Et bien allons voir ce quartier utopesque, ou ce qu’il en reste ;
Tout d’abord rien. Il m’a fallu en effet trois petites excursions pour comprendre que je n’étais pas le bien venu. J’étais en effet toujours gentiment mais fermement sommé par 3 ou 4 types de passer mon chemin ou de le rebrousser (ce qui me laissait quand même une marge de manœuvre, hein !). Le dealer et le sociologue n’ont jamais eu de très très bonnes relations, parce qu’il lui faut toujours un temps pour comprendre qu’on peut avoir envie de se balader dans un quartier dégradé sans nécessairement chercher de la drogue. Il me fallait aussi un petit temps pour comprendre qu’un mec classe moyenne qui vient se balader dans un quartier dégradé, cherche nécessairement de la drogue.
Seulement le sociologue est malin comme un singe (ou comme un sociologue !), il use de tactiques pour esquiver son ennemi, il évite par exemple de dormir au sol, et se réfugie dans les arbres à l’abris des prédateurs, il s’achète aussi un réveil matin, pour aller chasser à l’aube, quand le dealer dort encore.
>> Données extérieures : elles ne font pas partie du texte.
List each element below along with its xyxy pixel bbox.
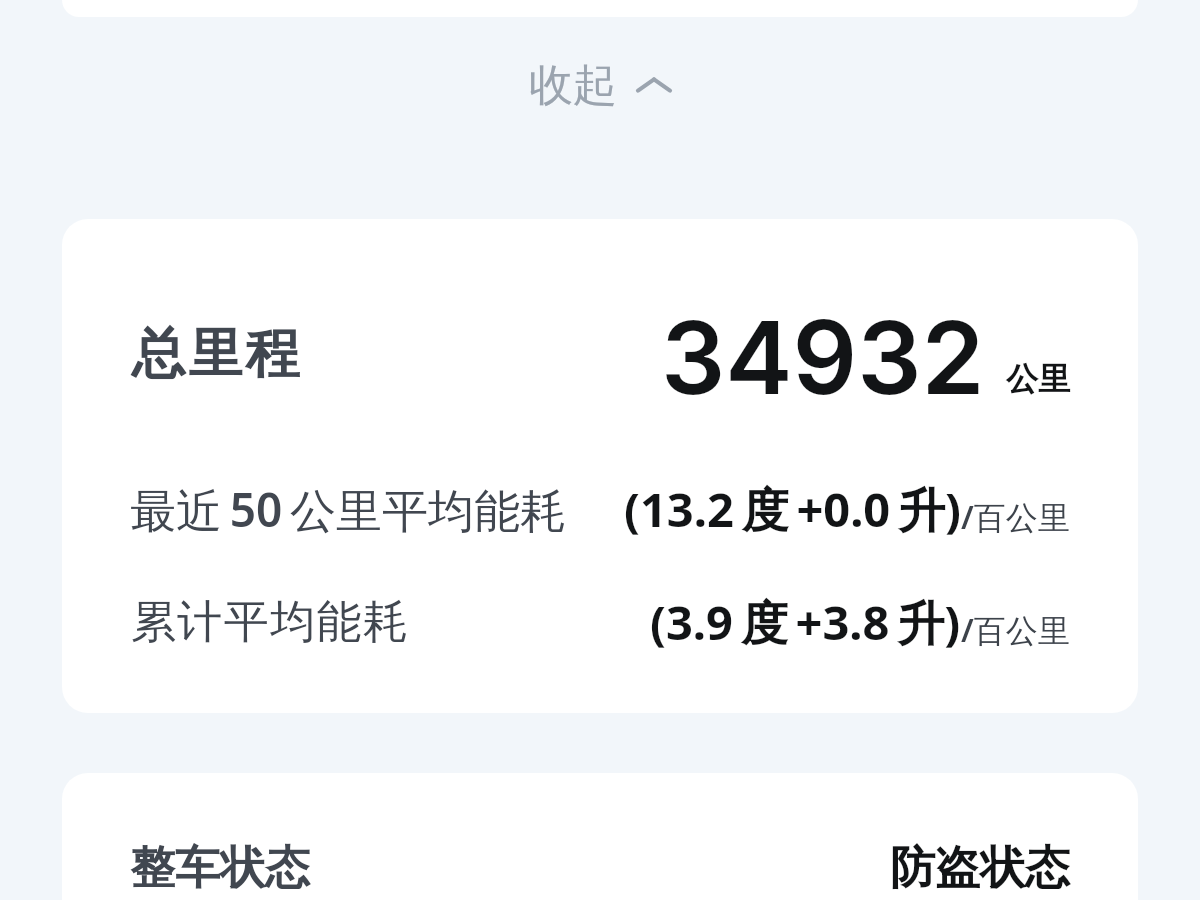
- staticText: 最近 50 公里平均能耗: [130, 478, 566, 541]
- staticText: 整车状态: [130, 840, 310, 897]
- staticText: 公里: [1006, 359, 1070, 399]
- button[interactable]: 最近 50 公里平均能耗: [62, 473, 1138, 545]
- staticText: /百公里: [961, 495, 1070, 539]
- staticText: 收起: [529, 58, 617, 113]
- other: Collapse: [636, 75, 672, 95]
- staticText: 总里程: [130, 320, 301, 388]
- button[interactable]: 总里程: [62, 296, 1138, 408]
- staticText: /百公里: [961, 608, 1070, 652]
- staticText: (3.9 度 +3.8 升): [650, 590, 961, 654]
- staticText: 防盗状态: [890, 840, 1070, 897]
- button[interactable]: 整车状态: [116, 830, 600, 900]
- staticText: 累计平均能耗: [130, 594, 409, 651]
- staticText: 34932: [661, 296, 985, 408]
- button[interactable]: 累计平均能耗: [62, 586, 1138, 658]
- button[interactable]: 防盗状态: [600, 830, 1084, 900]
- button[interactable]: 收起: [0, 50, 1200, 120]
- staticText: (13.2 度 +0.0 升): [624, 477, 961, 541]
Ce vendredi, il fait un soleil radieux sur Roubaix, il est 9h30 et je m’engage dans le quartier. Il paraît que j’ai un gros défaut : c’est que je ne sais absolument pas prendre de photos. Je considère que j’ai aussi une grande qualité : c’est de ne pas vouloir les montrer. Ce sera donc à vous d’imaginer la brique rouge, mais je ne me fais pas de souci, confrères lillois (en cas de panne, il y a toujours google maps). Etonnant de marcher dans une ville ou chaque pierre vous est familière sans l’avoir jamais vue. Tout n’est pas fini et certaines courées paraissent encore fraîchement détruites. Un vieil homme noir regarde le temps passer. Et maintenant que j’y pense, je me sens un peu Mc Nulty marchant en plein Baltimore. Me revoyant faire le tour du pâté de maison, il ne semble pas plus étonné que ça. Au coin de la rue, un magasin dont la devanture manque de peinture fraîche, on peut y lire : « spécialités espagnoles, italiennes, polonaises, marocaines, algériennes ». Je me demande s’ils ont respecté l’ordre d’immigration. En fait à part ses boîtes aux lettres ouvertes, ce quartier pue l’ennui. En repassant j’aperçois un panneau de la ville : « Ici Roubaix crée le quartier de la création ! » Comprenez : « Ici Roubaix tente de dégager les gens grâce à la culture ! ». Je retourne chez moi un peu triste. Oh et puis merde, je sais pas trop ce que j’avais imaginé.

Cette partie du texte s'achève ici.